The work of the fourth national forum dedicated to discussing the issue of private lessons in Algerian schools concluded with the necessity of legalizing this activity, the scope of which has expanded greatly and has begun to impose a new reality on the educational system.
Those involved in this meeting, which was hosted by the National Library, considered that there is an urgent need to establish laws that regulate this practice and define its framework so that it remains a source of public education and not a substitute for it.
In this context, Hamid Saadi, who heads the National Union of Parents of Pupils, pointed out that this phenomenon is no longer limited to the final sections as was the case previously, but has reached the very early stages of education up to first primary, which affects the child psychologically and socially and deprives him of his normal childhood after his day turns into a continuous journey between the section and the lesson centers.
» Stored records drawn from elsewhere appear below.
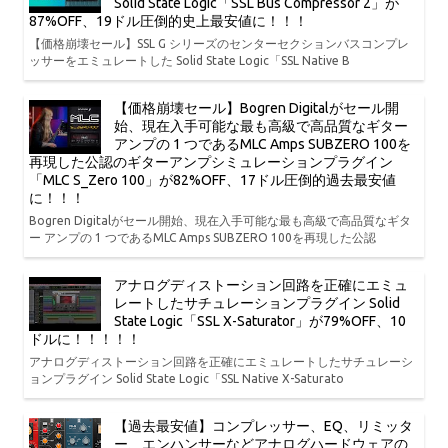
Solid State Logic「SSL Bus Compressor 2」が
87%OFF、19ドル圧倒的史上最安値に！！！
【価格崩壊セール】SSL G シリーズのセンターセクションバスコンプレ
ッサーをエミュレートした Solid State Logic「SSL Native B
【価格崩壊セール】Bogren Digitalがセール開
始、現在入手可能な最も高級で高品質なギター
アンプの 1 つであるMLC Amps SUBZERO 100を
再現した公認のギターアンプシミュレーションプラグイン
「MLC S_Zero 100」が82%OFF、17ドル圧倒的過去最安値
に！！！
Bogren Digitalがセール開始、現在入手可能な最も高級で高品質なギタ
ー アンプの 1 つであるMLC Amps SUBZERO 100を再現した公認
アナログディストーション回路を正確にエミュ
レートしたサチュレーションプラグイン Solid
State Logic「SSL X-Saturator」が79%OFF、10
ドルに！！！！！
アナログディストーション回路を正確にエミュレートしたサチュレーシ
ョンプラグイン Solid State Logic「SSL Native X-Saturato
【過去最安値】コンプレッサー、EQ、リミッタ
ー、エンハンサーなどアナログハードウェアの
The spokesman explained that the great expansion witnessed by these lessons has caused them to lose their pedagogical character and turned them into a trade dominated by bad practices and exploitation. The matter has even reached the point of organizing huge gatherings of baccalaureate students in large halls that include hundreds or even thousands of candidates, without any respect for educational standards or conditions for proper framing, and he described these gatherings as being closer to festivals than to lessons.
That is why Saadi called for updating the legal texts and framing this activity, especially since eliminating it completely seems difficult. He also called for preventing the organization of these lessons during official working hours due to the fact that they cause students to abandon the classes, especially baccalaureate students.
He drew attention to the issue of the repeated absence of students due to their enrollment in private lessons, recalling that the law requires the student to be dismissed when the period of permissible absences is exceeded. He also pointed out that enrollment in vocational training centers now requires a school certificate proving attendance until the month of June, which makes regular attendance of lessons mandatory.
For his part, Belbaqi Hassan, National Secretary of the National Union of Educational Workers, called for the necessity of organizing private lessons through a clear book of conditions supervised by the competent authorities such as the Ministry of Education and the Ministry of Commerce, stressing that this will transform this activity from chaos into a supportive tool for the public school without compromising the status of the professor or the credibility of the educational institution.
Belbaki stressed that establishing a legal framework for these lessons will ensure equality of opportunity among students and control the conditions of practice, whether in terms of the pedagogical competencies of teachers, the places allocated for them, or the curricula followed, in a way that guarantees the quality of education, protects learners, and limits the commercial exploitation of education, while awaiting comprehensive reforms that address the causes of this phenomenon from its roots.